Data extract

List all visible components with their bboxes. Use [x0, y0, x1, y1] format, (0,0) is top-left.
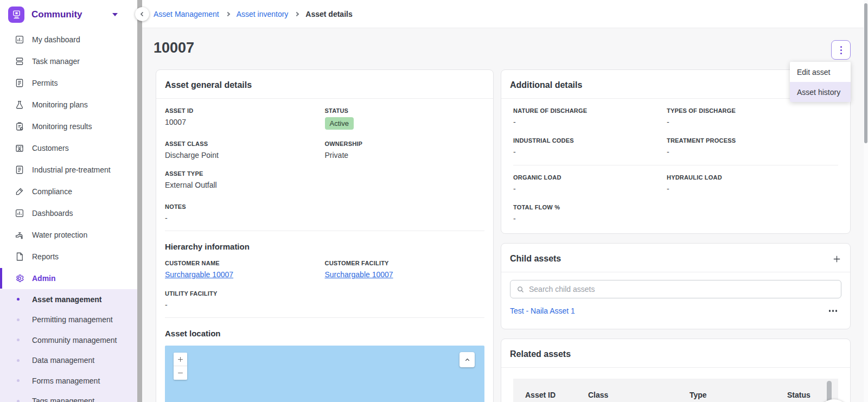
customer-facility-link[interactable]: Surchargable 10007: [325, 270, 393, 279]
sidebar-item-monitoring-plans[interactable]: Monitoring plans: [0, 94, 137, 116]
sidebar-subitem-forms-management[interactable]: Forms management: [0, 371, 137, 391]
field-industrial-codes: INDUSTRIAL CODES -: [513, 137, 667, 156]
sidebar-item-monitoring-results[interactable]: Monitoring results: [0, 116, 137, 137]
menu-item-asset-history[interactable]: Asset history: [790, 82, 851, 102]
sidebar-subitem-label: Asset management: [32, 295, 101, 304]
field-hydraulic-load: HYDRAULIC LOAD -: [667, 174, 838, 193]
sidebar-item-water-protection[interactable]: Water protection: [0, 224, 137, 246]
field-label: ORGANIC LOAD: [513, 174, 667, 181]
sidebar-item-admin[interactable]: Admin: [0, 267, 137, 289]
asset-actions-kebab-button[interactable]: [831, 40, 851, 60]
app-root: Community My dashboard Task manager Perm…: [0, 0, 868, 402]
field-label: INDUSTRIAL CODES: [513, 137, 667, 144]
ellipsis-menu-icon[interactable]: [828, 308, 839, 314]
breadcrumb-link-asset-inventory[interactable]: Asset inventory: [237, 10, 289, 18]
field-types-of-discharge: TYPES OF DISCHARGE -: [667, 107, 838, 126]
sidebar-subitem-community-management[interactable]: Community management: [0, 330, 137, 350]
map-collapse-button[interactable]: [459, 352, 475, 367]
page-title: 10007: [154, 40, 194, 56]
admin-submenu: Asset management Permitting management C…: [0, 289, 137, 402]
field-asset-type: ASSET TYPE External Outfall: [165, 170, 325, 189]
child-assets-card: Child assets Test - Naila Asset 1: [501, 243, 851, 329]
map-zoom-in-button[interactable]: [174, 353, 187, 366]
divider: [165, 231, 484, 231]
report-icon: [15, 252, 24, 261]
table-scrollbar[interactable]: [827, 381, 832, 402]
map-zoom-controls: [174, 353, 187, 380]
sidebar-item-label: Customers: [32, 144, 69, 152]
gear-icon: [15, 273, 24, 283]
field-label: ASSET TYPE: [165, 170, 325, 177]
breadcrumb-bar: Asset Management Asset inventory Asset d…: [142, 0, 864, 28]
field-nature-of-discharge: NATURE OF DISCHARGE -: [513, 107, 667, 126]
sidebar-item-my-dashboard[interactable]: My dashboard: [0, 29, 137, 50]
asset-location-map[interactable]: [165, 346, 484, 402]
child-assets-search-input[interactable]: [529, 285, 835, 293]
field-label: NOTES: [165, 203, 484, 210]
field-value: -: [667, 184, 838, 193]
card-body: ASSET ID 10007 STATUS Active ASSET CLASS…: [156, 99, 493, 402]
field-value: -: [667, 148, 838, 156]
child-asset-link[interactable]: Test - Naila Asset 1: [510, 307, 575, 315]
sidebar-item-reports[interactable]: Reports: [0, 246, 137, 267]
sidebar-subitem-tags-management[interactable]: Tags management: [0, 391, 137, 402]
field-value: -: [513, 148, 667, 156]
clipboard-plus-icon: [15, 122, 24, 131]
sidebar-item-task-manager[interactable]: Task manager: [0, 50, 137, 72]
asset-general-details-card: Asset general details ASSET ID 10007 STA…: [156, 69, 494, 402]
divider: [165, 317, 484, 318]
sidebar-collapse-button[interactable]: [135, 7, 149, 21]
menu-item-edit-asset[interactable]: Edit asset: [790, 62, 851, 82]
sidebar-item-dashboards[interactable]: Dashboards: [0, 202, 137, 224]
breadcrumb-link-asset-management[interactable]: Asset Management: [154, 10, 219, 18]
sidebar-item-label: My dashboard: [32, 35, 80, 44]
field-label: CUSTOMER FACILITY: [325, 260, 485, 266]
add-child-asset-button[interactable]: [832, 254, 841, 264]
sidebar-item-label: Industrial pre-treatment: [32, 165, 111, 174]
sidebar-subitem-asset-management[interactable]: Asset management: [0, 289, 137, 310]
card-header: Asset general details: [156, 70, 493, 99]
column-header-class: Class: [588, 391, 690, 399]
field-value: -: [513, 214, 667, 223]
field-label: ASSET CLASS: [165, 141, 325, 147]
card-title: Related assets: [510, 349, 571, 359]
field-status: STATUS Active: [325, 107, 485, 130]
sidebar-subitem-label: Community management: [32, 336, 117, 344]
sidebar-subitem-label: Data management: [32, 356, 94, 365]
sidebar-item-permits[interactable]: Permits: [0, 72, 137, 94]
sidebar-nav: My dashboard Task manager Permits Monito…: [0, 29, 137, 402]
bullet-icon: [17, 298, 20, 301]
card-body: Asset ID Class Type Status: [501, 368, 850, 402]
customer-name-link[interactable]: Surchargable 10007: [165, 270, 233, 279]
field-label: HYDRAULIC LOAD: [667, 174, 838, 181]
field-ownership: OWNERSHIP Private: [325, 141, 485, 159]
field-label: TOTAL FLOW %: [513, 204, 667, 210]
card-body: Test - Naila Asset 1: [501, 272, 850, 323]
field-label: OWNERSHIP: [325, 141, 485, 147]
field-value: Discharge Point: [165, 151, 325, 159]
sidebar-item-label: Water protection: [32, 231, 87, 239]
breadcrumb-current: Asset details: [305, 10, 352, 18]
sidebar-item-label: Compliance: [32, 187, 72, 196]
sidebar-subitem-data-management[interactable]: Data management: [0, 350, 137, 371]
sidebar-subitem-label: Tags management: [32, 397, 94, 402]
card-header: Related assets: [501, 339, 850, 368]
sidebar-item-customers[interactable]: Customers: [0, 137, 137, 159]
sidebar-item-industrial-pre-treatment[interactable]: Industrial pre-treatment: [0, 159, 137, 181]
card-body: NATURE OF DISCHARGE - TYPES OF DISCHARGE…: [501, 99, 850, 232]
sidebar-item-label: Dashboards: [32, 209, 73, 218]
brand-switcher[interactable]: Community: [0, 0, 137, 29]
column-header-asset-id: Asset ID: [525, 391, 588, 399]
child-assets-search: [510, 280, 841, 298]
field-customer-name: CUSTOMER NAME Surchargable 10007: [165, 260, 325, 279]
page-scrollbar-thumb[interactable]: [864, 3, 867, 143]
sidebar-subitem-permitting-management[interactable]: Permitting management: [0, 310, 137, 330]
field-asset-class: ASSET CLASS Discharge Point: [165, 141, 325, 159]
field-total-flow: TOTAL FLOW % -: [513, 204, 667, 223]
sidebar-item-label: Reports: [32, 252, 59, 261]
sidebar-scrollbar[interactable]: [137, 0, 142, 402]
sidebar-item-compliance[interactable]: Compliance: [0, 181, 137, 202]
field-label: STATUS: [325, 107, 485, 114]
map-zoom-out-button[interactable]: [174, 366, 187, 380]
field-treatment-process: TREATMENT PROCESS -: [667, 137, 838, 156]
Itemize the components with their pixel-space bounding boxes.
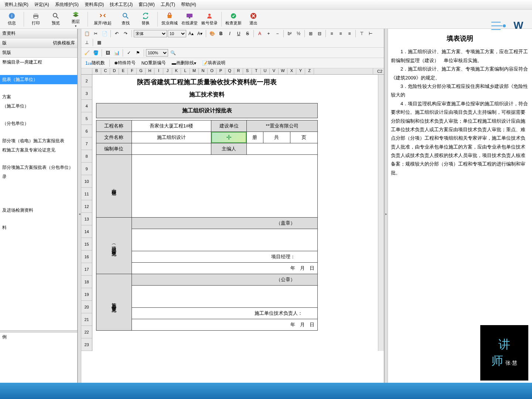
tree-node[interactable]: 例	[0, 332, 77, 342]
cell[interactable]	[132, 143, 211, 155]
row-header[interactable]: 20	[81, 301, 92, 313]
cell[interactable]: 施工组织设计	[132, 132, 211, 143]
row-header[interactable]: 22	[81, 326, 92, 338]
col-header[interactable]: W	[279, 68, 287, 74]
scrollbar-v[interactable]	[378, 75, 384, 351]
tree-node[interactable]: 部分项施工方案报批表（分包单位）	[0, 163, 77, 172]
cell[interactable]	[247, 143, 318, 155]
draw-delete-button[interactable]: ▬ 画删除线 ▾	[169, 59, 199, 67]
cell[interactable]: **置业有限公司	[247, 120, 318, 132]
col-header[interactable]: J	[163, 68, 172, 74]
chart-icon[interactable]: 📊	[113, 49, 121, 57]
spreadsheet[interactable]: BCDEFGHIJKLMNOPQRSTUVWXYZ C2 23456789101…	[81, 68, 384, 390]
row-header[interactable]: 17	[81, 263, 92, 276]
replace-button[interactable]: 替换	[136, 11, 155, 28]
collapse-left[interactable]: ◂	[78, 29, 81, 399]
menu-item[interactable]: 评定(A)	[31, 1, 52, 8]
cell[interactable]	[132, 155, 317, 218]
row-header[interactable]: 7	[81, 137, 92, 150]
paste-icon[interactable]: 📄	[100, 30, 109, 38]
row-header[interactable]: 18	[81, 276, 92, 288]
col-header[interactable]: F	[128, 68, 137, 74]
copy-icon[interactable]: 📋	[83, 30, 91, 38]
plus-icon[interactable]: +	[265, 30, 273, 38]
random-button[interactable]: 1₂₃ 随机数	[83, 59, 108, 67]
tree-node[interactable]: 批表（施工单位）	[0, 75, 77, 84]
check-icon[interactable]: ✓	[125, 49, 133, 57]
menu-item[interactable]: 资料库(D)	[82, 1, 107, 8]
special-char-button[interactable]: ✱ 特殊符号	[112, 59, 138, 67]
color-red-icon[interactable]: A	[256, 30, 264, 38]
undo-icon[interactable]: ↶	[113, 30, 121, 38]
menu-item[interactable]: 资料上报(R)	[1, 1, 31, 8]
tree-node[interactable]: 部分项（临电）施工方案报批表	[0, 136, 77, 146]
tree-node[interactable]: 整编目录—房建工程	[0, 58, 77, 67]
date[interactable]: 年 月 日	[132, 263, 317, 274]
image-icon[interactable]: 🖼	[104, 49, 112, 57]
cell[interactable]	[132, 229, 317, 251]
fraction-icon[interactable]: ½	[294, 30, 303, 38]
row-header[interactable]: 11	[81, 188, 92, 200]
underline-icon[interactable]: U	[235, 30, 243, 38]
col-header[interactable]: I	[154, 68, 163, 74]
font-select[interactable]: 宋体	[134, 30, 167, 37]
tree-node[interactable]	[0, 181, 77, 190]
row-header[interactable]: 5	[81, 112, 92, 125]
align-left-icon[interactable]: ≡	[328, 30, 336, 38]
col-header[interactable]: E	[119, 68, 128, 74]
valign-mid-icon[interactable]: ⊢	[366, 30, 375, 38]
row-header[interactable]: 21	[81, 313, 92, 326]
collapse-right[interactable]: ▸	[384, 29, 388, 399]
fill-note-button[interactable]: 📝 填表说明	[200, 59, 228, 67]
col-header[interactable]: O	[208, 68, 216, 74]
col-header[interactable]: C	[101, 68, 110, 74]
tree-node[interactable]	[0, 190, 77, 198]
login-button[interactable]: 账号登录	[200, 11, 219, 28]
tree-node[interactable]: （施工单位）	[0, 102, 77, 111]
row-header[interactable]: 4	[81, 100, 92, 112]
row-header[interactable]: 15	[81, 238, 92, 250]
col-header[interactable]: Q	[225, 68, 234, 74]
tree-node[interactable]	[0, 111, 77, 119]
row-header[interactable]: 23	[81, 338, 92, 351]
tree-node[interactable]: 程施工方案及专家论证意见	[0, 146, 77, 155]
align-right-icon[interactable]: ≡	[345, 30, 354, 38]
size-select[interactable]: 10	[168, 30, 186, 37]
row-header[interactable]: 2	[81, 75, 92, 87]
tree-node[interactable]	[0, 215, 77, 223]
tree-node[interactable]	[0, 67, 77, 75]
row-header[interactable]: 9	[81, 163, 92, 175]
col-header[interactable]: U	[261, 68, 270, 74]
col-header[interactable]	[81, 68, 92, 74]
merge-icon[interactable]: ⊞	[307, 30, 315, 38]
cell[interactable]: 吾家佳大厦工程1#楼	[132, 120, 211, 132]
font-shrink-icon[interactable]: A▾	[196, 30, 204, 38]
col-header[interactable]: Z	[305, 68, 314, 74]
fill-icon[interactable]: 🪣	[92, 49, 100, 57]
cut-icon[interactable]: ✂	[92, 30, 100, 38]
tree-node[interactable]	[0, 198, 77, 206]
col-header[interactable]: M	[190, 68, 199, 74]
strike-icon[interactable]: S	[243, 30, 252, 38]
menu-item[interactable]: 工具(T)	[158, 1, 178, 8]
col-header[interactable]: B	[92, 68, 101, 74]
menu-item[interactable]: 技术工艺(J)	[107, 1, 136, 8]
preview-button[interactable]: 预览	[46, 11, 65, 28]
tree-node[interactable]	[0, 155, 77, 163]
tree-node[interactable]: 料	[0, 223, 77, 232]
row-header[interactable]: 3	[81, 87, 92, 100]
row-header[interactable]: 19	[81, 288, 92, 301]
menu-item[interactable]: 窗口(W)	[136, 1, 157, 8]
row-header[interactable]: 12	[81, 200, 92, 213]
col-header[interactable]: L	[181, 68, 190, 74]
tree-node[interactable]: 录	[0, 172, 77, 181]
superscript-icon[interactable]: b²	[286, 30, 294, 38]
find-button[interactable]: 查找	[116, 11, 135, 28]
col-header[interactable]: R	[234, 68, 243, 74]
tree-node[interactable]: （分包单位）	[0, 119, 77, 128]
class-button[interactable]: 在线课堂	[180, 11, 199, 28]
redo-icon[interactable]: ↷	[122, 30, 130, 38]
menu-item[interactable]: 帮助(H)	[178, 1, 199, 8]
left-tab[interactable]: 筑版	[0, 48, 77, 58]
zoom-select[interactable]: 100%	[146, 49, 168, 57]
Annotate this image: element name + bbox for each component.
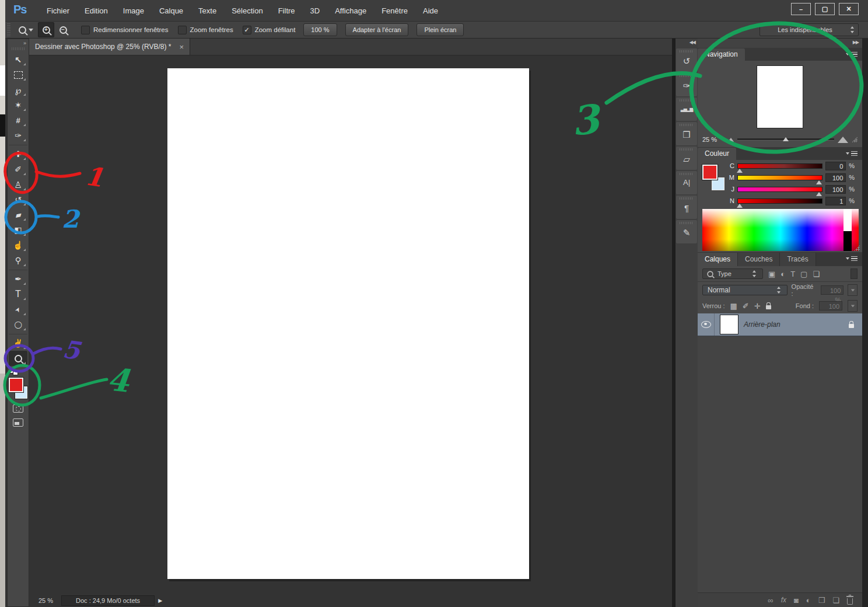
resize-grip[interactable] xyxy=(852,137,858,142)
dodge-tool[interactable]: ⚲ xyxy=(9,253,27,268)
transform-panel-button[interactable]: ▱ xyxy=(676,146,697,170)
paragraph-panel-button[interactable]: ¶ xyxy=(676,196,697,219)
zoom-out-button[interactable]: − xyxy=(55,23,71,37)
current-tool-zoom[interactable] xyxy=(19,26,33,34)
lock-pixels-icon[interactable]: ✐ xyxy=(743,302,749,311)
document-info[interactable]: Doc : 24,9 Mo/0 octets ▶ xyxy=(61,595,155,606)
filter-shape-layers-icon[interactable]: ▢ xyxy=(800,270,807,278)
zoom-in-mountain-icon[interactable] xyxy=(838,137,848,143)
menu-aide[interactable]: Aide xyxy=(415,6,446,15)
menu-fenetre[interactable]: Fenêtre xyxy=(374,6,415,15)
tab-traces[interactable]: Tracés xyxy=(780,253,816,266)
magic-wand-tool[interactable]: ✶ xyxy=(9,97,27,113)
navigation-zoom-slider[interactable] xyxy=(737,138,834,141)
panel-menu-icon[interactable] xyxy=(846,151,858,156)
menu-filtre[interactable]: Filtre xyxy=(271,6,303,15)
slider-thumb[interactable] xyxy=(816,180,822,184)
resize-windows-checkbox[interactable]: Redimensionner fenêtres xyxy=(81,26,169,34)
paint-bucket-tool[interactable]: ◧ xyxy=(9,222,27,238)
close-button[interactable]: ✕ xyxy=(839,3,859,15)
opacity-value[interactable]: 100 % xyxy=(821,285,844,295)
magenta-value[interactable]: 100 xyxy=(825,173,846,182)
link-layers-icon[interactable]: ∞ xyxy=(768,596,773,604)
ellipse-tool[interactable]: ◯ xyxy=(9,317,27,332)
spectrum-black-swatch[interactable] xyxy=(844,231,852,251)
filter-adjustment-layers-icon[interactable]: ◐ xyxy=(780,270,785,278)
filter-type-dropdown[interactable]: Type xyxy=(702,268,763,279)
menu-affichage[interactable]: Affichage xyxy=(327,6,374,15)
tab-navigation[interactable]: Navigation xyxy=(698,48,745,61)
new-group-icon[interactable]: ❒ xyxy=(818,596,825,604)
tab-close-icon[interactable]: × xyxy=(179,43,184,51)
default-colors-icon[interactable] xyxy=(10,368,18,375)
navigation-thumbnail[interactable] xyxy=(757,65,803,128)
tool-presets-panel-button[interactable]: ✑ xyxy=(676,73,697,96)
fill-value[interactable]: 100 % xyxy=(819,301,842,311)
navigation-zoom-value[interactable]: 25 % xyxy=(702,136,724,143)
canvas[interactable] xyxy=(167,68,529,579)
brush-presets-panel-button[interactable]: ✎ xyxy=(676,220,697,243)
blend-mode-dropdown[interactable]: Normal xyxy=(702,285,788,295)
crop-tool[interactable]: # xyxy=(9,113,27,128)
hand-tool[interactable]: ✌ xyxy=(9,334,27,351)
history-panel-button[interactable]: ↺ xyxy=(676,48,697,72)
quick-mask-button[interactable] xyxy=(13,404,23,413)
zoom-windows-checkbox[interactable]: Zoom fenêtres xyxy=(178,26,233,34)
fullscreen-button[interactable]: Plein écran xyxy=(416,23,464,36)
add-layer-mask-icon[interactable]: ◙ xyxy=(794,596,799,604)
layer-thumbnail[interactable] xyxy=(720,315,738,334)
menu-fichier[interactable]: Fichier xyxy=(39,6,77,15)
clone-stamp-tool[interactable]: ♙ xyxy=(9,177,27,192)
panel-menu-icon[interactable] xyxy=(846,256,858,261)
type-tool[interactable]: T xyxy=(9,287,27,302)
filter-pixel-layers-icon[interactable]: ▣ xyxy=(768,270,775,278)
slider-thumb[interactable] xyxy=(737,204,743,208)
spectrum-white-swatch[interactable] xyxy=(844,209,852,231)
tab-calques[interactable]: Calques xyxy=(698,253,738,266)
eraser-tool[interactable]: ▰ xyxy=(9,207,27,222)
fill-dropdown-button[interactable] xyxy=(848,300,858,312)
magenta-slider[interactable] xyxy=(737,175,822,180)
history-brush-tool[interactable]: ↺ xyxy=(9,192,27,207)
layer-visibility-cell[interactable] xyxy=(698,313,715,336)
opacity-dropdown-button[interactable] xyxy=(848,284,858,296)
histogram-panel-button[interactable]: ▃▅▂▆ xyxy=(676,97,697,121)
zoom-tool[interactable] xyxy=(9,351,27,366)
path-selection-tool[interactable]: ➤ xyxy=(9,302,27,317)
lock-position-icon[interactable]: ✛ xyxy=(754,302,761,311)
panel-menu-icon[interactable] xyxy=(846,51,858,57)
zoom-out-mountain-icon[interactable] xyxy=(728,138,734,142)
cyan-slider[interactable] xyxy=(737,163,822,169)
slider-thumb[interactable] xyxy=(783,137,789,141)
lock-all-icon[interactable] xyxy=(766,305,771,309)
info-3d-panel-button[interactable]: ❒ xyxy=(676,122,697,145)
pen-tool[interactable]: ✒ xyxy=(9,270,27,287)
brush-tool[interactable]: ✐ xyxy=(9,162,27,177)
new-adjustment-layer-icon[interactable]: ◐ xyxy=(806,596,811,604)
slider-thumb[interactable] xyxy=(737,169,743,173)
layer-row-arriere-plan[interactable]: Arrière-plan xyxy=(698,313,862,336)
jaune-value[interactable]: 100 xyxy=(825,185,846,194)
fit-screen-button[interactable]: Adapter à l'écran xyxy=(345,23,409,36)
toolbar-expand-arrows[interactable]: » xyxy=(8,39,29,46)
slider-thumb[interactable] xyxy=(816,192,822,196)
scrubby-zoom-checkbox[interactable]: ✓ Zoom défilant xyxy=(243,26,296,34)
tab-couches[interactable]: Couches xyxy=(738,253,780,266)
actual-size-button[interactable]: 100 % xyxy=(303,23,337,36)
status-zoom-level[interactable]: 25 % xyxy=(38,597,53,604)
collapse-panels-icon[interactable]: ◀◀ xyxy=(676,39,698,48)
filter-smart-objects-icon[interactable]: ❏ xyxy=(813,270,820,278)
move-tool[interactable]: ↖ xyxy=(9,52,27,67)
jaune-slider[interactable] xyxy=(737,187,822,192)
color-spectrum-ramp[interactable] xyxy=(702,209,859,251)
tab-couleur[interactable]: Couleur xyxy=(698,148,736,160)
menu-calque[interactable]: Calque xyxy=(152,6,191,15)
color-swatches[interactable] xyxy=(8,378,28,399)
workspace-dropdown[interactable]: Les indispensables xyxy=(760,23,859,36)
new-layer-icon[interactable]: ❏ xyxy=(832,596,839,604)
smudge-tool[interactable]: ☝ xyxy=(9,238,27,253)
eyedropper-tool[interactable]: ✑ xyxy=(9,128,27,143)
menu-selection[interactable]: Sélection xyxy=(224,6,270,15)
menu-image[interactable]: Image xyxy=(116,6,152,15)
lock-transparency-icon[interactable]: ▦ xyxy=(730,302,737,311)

Task goal
Go through the material above, and wherever a line contains the string "right", return it.

Exercise output
collapse-right[interactable]: ▸	[384, 29, 388, 399]
align-right-icon[interactable]: ≡	[345, 30, 354, 38]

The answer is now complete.